Leverkusen steckt in Bielefeld das Eigentor des Jahres weg und sammelt weiter klammheimlich Punkte. Neu im Repertoire: der schmucklose Arbeitssieg.

Von Milan Pavlovic

Oliver Kahn hat in seiner schillernden Karriere viele Glanzparaden und einige eigentümliche Aktionen im Affekt gezeigt: Er hat an einem Pfosten gesessen, eine Eckfahne begattet, einem Gegner fast in den Hals gebissen. Aber eine Episode wird nicht oft genug erwähnt: Wie er Markus Babbel 1997 in der Champions League ein Eigentor einbrockte, das man nicht alle Tage sieht. Beim Versuch, einen soften Rückpass zu stoppen, hielt Kahn den linken Fuß etwas nachlässig hin, weshalb der Ball über eine Unebenheit des Rasens dreisterweise ins Tor hoppelte. Kahn dürfte froh sein, dass das Spiel (0:1 gegen IFK Göteborg!) nahezu vergessen ist, vermutlich auch, weil die Ausschnitte im Internet qualitativ so hundsmiserabel sind, dass man kaum etwas erkennt.

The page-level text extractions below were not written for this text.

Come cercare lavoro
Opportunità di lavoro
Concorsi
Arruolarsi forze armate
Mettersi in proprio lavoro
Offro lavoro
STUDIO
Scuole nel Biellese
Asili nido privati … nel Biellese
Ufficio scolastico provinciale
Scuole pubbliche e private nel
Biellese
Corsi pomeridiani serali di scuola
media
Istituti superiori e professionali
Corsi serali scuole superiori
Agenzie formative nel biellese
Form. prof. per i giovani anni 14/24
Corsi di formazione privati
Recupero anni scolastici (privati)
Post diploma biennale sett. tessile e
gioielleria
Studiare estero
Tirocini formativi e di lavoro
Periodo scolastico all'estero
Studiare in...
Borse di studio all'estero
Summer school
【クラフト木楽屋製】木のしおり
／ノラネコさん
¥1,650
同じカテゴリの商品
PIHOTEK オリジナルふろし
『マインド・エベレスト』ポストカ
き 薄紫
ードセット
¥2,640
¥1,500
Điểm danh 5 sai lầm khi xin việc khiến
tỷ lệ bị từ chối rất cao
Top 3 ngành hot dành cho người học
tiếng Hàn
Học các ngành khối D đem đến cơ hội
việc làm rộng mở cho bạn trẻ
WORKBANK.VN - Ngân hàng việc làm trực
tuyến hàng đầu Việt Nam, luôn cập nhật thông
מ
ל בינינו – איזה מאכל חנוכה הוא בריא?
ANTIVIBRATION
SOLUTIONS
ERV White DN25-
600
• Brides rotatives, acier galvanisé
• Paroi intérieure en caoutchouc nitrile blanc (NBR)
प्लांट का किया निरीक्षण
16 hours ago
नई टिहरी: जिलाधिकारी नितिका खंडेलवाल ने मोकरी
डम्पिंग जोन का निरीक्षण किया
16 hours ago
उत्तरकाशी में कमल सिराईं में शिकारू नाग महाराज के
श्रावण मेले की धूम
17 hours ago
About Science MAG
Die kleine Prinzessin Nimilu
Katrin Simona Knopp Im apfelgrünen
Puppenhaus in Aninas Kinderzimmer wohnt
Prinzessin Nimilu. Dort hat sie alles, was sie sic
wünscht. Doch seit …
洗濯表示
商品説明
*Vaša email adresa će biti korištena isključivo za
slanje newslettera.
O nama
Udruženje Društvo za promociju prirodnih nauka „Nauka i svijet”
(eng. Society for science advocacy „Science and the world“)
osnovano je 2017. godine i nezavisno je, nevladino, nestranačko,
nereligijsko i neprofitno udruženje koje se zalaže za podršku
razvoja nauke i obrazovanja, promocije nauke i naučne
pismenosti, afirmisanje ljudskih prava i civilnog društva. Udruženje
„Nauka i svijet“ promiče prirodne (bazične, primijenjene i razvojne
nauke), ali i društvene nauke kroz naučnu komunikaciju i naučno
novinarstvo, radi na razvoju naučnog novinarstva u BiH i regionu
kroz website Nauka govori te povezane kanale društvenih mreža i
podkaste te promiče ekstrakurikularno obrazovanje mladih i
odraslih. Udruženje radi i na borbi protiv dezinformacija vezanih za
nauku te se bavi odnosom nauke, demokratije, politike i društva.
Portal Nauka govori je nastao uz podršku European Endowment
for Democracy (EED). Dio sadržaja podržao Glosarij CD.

Leverkusens finnischer Torwart Lukas Hradecky hat dieses Glück nicht. Sein Eigentor in Bielefeld wurde aus allen möglichen Winkeln gefilmt. Es wird sich schnell seinen Weg durch die Computer-Welt bahnen. "Es wird einige Youtube-Clips und Memes geben", sagte der Torwart nach Spielende bei Sky, "die Leute dürfen ein bisschen lachen darüber."

In Bielefeld spielte Bayers Linksverteidiger Sinkgraven den Ball soft zurück zu seinem Torwart, der Zeit genug gehabt hätte, die Kugel zu stoppen, sich vorzulegen, Zwischenstände auf den anderen Plätzen zu erfragen, etwas ganz Banales zu tun also. Stattdessen wollte der Finne das Spiel mit einem Direktpass schnell machen. Er tippte dabei aber den Ball ungewollt mit der linken Fußspitze an, nur ganz leicht zwar, jedoch entscheidend, um ihn drei, vier Zentimeter anzuheben, so dass Hradecky mit dem rechten Fuß in ein mächtiges Luftloch trat - und der Ball beinahe höhnisch über die Torlinie kullerte. "Klar ist das ein Scheißgefühl", sagte Finnlands Nationaltorwart, "aber wir haben den Kopf nicht hängen lassen, und die Mannschaft hat mir geholfen." Sie sorgte durch das späte 2:1-Siegtor dafür, dass Bielefeld das Kunststück verwehrt wurde, ohne eine eigene Torchance ein 1:1 mitzunehmen.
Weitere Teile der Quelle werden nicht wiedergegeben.